__Activity__
From the line containing "Give me SVG" down to the last line of the entries, print each line exactly and leave the pictures out.

(Beginning of Data listing)

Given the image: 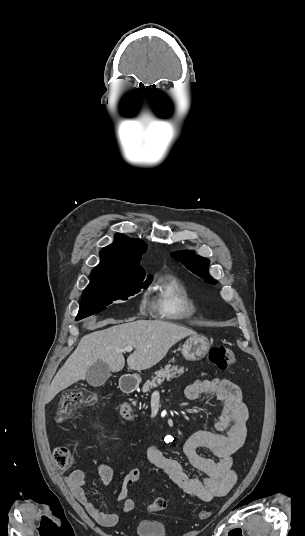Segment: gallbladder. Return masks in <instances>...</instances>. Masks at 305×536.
I'll use <instances>...</instances> for the list:
<instances>
[{
  "label": "gallbladder",
  "instance_id": "obj_1",
  "mask_svg": "<svg viewBox=\"0 0 305 536\" xmlns=\"http://www.w3.org/2000/svg\"><path fill=\"white\" fill-rule=\"evenodd\" d=\"M111 370L106 362H95L92 366H89L86 374V382L90 386H103L106 380L110 378Z\"/></svg>",
  "mask_w": 305,
  "mask_h": 536
}]
</instances>
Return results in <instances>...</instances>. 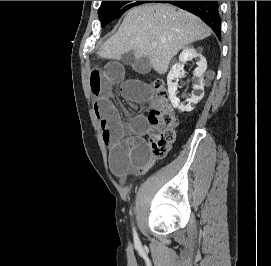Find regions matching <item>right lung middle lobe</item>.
Returning <instances> with one entry per match:
<instances>
[{"label": "right lung middle lobe", "instance_id": "obj_1", "mask_svg": "<svg viewBox=\"0 0 271 266\" xmlns=\"http://www.w3.org/2000/svg\"><path fill=\"white\" fill-rule=\"evenodd\" d=\"M149 2L151 1H102V4L98 10L101 26L104 27L114 19L119 18L130 8Z\"/></svg>", "mask_w": 271, "mask_h": 266}]
</instances>
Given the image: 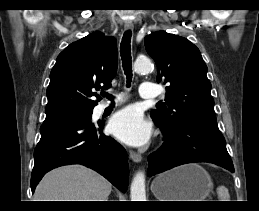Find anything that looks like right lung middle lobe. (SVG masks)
<instances>
[{
	"label": "right lung middle lobe",
	"instance_id": "dd1d6c3e",
	"mask_svg": "<svg viewBox=\"0 0 259 211\" xmlns=\"http://www.w3.org/2000/svg\"><path fill=\"white\" fill-rule=\"evenodd\" d=\"M91 116H92V112H88V113L72 116V118H76L80 120H91Z\"/></svg>",
	"mask_w": 259,
	"mask_h": 211
}]
</instances>
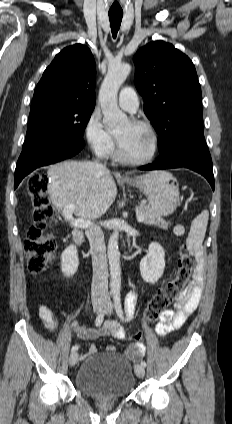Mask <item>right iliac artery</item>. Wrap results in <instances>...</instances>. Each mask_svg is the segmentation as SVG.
<instances>
[{
	"label": "right iliac artery",
	"instance_id": "obj_1",
	"mask_svg": "<svg viewBox=\"0 0 232 424\" xmlns=\"http://www.w3.org/2000/svg\"><path fill=\"white\" fill-rule=\"evenodd\" d=\"M108 299L110 300V296L108 297ZM104 312H105V311L100 312V313L98 314V316L96 317L95 325H96L97 327L101 326V324H102V322H103V320H104ZM78 348H79V346H78V345H74V346L72 347L71 351H72V352H74V351H76Z\"/></svg>",
	"mask_w": 232,
	"mask_h": 424
}]
</instances>
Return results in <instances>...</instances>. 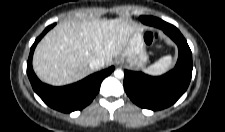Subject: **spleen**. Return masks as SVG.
<instances>
[{
  "instance_id": "spleen-1",
  "label": "spleen",
  "mask_w": 225,
  "mask_h": 132,
  "mask_svg": "<svg viewBox=\"0 0 225 132\" xmlns=\"http://www.w3.org/2000/svg\"><path fill=\"white\" fill-rule=\"evenodd\" d=\"M172 66L173 58L165 56L146 68L144 72L152 76H160L170 70Z\"/></svg>"
}]
</instances>
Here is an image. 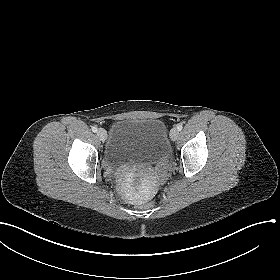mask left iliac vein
<instances>
[{"label": "left iliac vein", "instance_id": "left-iliac-vein-1", "mask_svg": "<svg viewBox=\"0 0 280 280\" xmlns=\"http://www.w3.org/2000/svg\"><path fill=\"white\" fill-rule=\"evenodd\" d=\"M179 136V130L177 128H172L170 131V138L172 141L177 140Z\"/></svg>", "mask_w": 280, "mask_h": 280}]
</instances>
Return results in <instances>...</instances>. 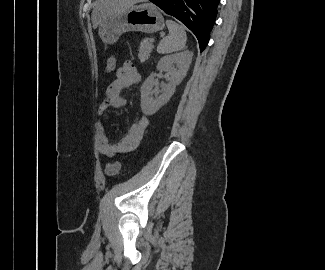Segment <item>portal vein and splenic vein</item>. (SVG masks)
<instances>
[{"mask_svg":"<svg viewBox=\"0 0 325 270\" xmlns=\"http://www.w3.org/2000/svg\"><path fill=\"white\" fill-rule=\"evenodd\" d=\"M150 41H151V42H153V41H154V39H151Z\"/></svg>","mask_w":325,"mask_h":270,"instance_id":"18ae733b","label":"portal vein and splenic vein"}]
</instances>
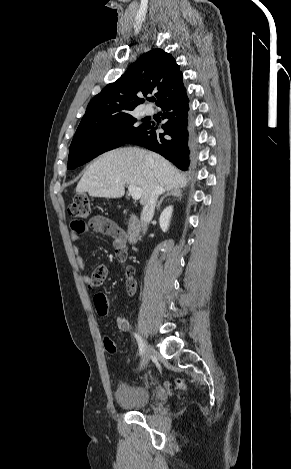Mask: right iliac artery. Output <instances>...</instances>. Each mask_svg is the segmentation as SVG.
I'll list each match as a JSON object with an SVG mask.
<instances>
[{
    "label": "right iliac artery",
    "mask_w": 291,
    "mask_h": 469,
    "mask_svg": "<svg viewBox=\"0 0 291 469\" xmlns=\"http://www.w3.org/2000/svg\"><path fill=\"white\" fill-rule=\"evenodd\" d=\"M134 336H135V338L138 342L139 352H140L141 355H143V353H144V342L141 339V337L139 335H137L136 333H134Z\"/></svg>",
    "instance_id": "1"
}]
</instances>
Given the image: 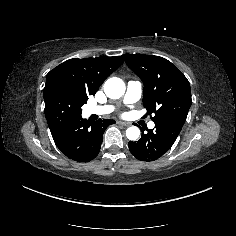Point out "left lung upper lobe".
Wrapping results in <instances>:
<instances>
[{
  "label": "left lung upper lobe",
  "instance_id": "1",
  "mask_svg": "<svg viewBox=\"0 0 236 236\" xmlns=\"http://www.w3.org/2000/svg\"><path fill=\"white\" fill-rule=\"evenodd\" d=\"M126 64L141 78L143 105L155 113L152 121H186L192 104L190 84L182 72L165 58L153 55L122 56Z\"/></svg>",
  "mask_w": 236,
  "mask_h": 236
}]
</instances>
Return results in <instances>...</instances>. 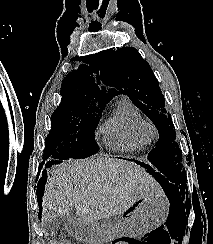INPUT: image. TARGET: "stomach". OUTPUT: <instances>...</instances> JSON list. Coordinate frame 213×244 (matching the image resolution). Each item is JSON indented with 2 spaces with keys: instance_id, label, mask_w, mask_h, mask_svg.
I'll return each mask as SVG.
<instances>
[{
  "instance_id": "1",
  "label": "stomach",
  "mask_w": 213,
  "mask_h": 244,
  "mask_svg": "<svg viewBox=\"0 0 213 244\" xmlns=\"http://www.w3.org/2000/svg\"><path fill=\"white\" fill-rule=\"evenodd\" d=\"M165 218L161 199L150 195L134 202L120 221H71L68 229L74 236L87 239V244H100V239H125V234L142 235L158 227Z\"/></svg>"
}]
</instances>
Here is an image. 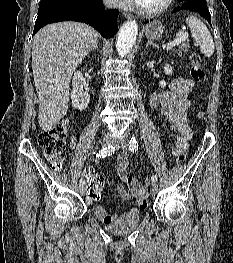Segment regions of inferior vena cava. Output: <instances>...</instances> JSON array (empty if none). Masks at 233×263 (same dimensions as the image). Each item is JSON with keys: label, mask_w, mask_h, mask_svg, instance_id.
Returning <instances> with one entry per match:
<instances>
[{"label": "inferior vena cava", "mask_w": 233, "mask_h": 263, "mask_svg": "<svg viewBox=\"0 0 233 263\" xmlns=\"http://www.w3.org/2000/svg\"><path fill=\"white\" fill-rule=\"evenodd\" d=\"M104 4L107 8H113L116 5V0H104Z\"/></svg>", "instance_id": "inferior-vena-cava-1"}]
</instances>
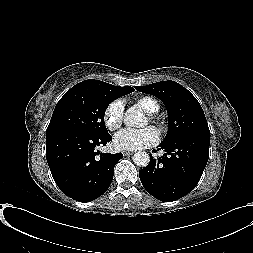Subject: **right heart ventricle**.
Returning a JSON list of instances; mask_svg holds the SVG:
<instances>
[{
    "instance_id": "1",
    "label": "right heart ventricle",
    "mask_w": 253,
    "mask_h": 253,
    "mask_svg": "<svg viewBox=\"0 0 253 253\" xmlns=\"http://www.w3.org/2000/svg\"><path fill=\"white\" fill-rule=\"evenodd\" d=\"M134 103L147 114H156L160 109L157 100L150 96H140L135 99Z\"/></svg>"
}]
</instances>
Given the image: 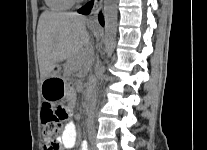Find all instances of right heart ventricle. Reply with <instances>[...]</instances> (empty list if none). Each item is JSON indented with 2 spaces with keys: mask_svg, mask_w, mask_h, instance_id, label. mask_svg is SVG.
<instances>
[{
  "mask_svg": "<svg viewBox=\"0 0 207 150\" xmlns=\"http://www.w3.org/2000/svg\"><path fill=\"white\" fill-rule=\"evenodd\" d=\"M47 7L51 11L62 12L72 8L73 0H45Z\"/></svg>",
  "mask_w": 207,
  "mask_h": 150,
  "instance_id": "e07e8e85",
  "label": "right heart ventricle"
}]
</instances>
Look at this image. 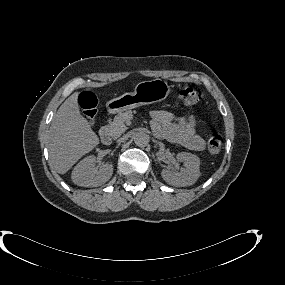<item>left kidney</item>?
<instances>
[{
	"instance_id": "obj_1",
	"label": "left kidney",
	"mask_w": 285,
	"mask_h": 285,
	"mask_svg": "<svg viewBox=\"0 0 285 285\" xmlns=\"http://www.w3.org/2000/svg\"><path fill=\"white\" fill-rule=\"evenodd\" d=\"M176 158L184 163V167L178 173H173L169 169H163L161 173L162 178L173 186L185 187L193 185L200 176L199 157L192 153L180 152Z\"/></svg>"
}]
</instances>
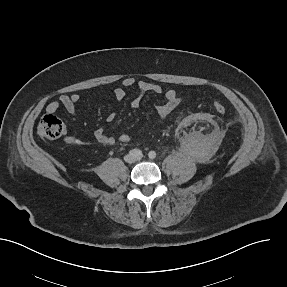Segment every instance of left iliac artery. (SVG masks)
Returning <instances> with one entry per match:
<instances>
[{"mask_svg":"<svg viewBox=\"0 0 287 287\" xmlns=\"http://www.w3.org/2000/svg\"><path fill=\"white\" fill-rule=\"evenodd\" d=\"M148 156H149V158L154 159L156 157V152L155 151H150Z\"/></svg>","mask_w":287,"mask_h":287,"instance_id":"left-iliac-artery-1","label":"left iliac artery"}]
</instances>
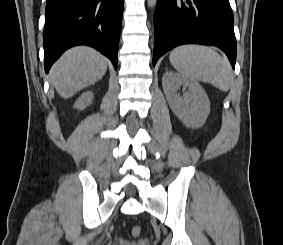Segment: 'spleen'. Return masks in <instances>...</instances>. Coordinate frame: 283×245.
<instances>
[{
    "label": "spleen",
    "instance_id": "spleen-1",
    "mask_svg": "<svg viewBox=\"0 0 283 245\" xmlns=\"http://www.w3.org/2000/svg\"><path fill=\"white\" fill-rule=\"evenodd\" d=\"M169 60L190 80L210 83L221 91H228L232 84L230 64L211 47L181 45L171 51Z\"/></svg>",
    "mask_w": 283,
    "mask_h": 245
}]
</instances>
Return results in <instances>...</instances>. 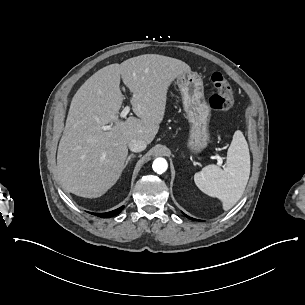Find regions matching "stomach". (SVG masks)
Masks as SVG:
<instances>
[{"instance_id":"stomach-1","label":"stomach","mask_w":305,"mask_h":305,"mask_svg":"<svg viewBox=\"0 0 305 305\" xmlns=\"http://www.w3.org/2000/svg\"><path fill=\"white\" fill-rule=\"evenodd\" d=\"M176 83L190 123L187 146L192 152L198 153L207 146L208 122L211 116V108L204 99L203 80L197 72H188L178 76Z\"/></svg>"}]
</instances>
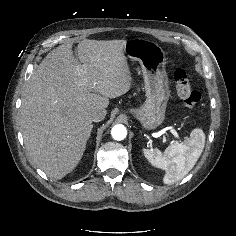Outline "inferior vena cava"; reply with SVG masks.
<instances>
[{
	"instance_id": "1",
	"label": "inferior vena cava",
	"mask_w": 236,
	"mask_h": 236,
	"mask_svg": "<svg viewBox=\"0 0 236 236\" xmlns=\"http://www.w3.org/2000/svg\"><path fill=\"white\" fill-rule=\"evenodd\" d=\"M106 116V110L102 108H95L89 112V119L92 122H99Z\"/></svg>"
}]
</instances>
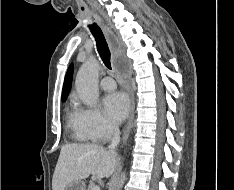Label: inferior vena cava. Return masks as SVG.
I'll list each match as a JSON object with an SVG mask.
<instances>
[{
    "instance_id": "inferior-vena-cava-1",
    "label": "inferior vena cava",
    "mask_w": 234,
    "mask_h": 190,
    "mask_svg": "<svg viewBox=\"0 0 234 190\" xmlns=\"http://www.w3.org/2000/svg\"><path fill=\"white\" fill-rule=\"evenodd\" d=\"M111 129H112V140L108 148L110 152L116 153V147L120 142V129L118 124L116 123H112Z\"/></svg>"
}]
</instances>
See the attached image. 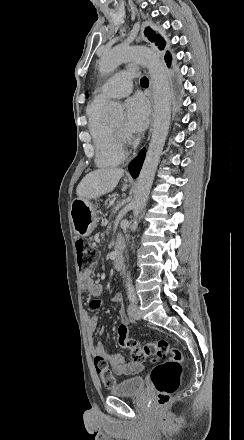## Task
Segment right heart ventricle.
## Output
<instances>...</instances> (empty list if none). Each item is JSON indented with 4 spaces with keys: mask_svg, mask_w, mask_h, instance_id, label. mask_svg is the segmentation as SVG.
<instances>
[{
    "mask_svg": "<svg viewBox=\"0 0 244 440\" xmlns=\"http://www.w3.org/2000/svg\"><path fill=\"white\" fill-rule=\"evenodd\" d=\"M106 101H91L86 109L88 128L95 141V162L100 168H111L119 165L125 158L122 143L115 141L116 132L108 128L107 122L102 118Z\"/></svg>",
    "mask_w": 244,
    "mask_h": 440,
    "instance_id": "e07e8e85",
    "label": "right heart ventricle"
}]
</instances>
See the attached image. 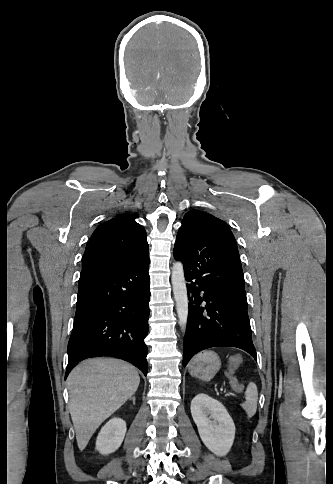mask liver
<instances>
[{"label": "liver", "instance_id": "6515ba94", "mask_svg": "<svg viewBox=\"0 0 333 484\" xmlns=\"http://www.w3.org/2000/svg\"><path fill=\"white\" fill-rule=\"evenodd\" d=\"M137 370L121 360L89 359L69 374L70 414L82 451L101 423L138 389Z\"/></svg>", "mask_w": 333, "mask_h": 484}]
</instances>
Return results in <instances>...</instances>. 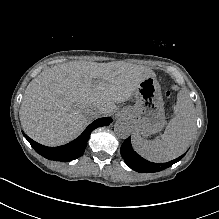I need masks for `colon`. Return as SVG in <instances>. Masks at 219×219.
Instances as JSON below:
<instances>
[{
    "label": "colon",
    "mask_w": 219,
    "mask_h": 219,
    "mask_svg": "<svg viewBox=\"0 0 219 219\" xmlns=\"http://www.w3.org/2000/svg\"><path fill=\"white\" fill-rule=\"evenodd\" d=\"M176 89H177L176 87H172V89L167 90V91L165 92V97H166V98H170V97L172 96L173 92L176 91Z\"/></svg>",
    "instance_id": "1"
}]
</instances>
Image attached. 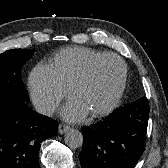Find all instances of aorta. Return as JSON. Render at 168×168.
I'll return each instance as SVG.
<instances>
[{"mask_svg": "<svg viewBox=\"0 0 168 168\" xmlns=\"http://www.w3.org/2000/svg\"><path fill=\"white\" fill-rule=\"evenodd\" d=\"M65 143L72 149L80 147L83 143V135L79 130L70 129L65 134Z\"/></svg>", "mask_w": 168, "mask_h": 168, "instance_id": "1", "label": "aorta"}]
</instances>
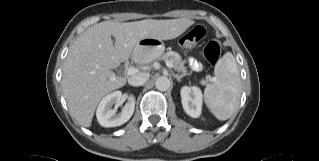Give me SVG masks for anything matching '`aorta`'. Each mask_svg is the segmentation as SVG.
<instances>
[{
  "label": "aorta",
  "instance_id": "1",
  "mask_svg": "<svg viewBox=\"0 0 319 161\" xmlns=\"http://www.w3.org/2000/svg\"><path fill=\"white\" fill-rule=\"evenodd\" d=\"M170 85L171 82L166 76L158 77L155 83V86L159 91H167L170 88Z\"/></svg>",
  "mask_w": 319,
  "mask_h": 161
}]
</instances>
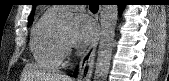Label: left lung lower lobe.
<instances>
[{
    "mask_svg": "<svg viewBox=\"0 0 169 81\" xmlns=\"http://www.w3.org/2000/svg\"><path fill=\"white\" fill-rule=\"evenodd\" d=\"M119 6H120V9H121L123 5H119Z\"/></svg>",
    "mask_w": 169,
    "mask_h": 81,
    "instance_id": "0a47b994",
    "label": "left lung lower lobe"
}]
</instances>
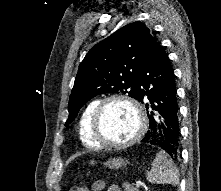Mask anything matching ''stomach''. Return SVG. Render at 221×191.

(End of Data listing)

__Reply to the task__
Give me SVG masks for anything matching '`aorta`'. Each mask_svg is the segmentation as SVG.
<instances>
[{
  "label": "aorta",
  "instance_id": "1",
  "mask_svg": "<svg viewBox=\"0 0 319 161\" xmlns=\"http://www.w3.org/2000/svg\"><path fill=\"white\" fill-rule=\"evenodd\" d=\"M170 85L171 82L166 76L158 77L155 83V86L159 91H167L170 88Z\"/></svg>",
  "mask_w": 319,
  "mask_h": 161
}]
</instances>
Label: left lung lower lobe.
<instances>
[{
    "mask_svg": "<svg viewBox=\"0 0 169 81\" xmlns=\"http://www.w3.org/2000/svg\"><path fill=\"white\" fill-rule=\"evenodd\" d=\"M119 6H120V9H121L123 5H119Z\"/></svg>",
    "mask_w": 169,
    "mask_h": 81,
    "instance_id": "0a47b994",
    "label": "left lung lower lobe"
}]
</instances>
Mask anything matching ''stomach''. Return SVG. Render at 221×191.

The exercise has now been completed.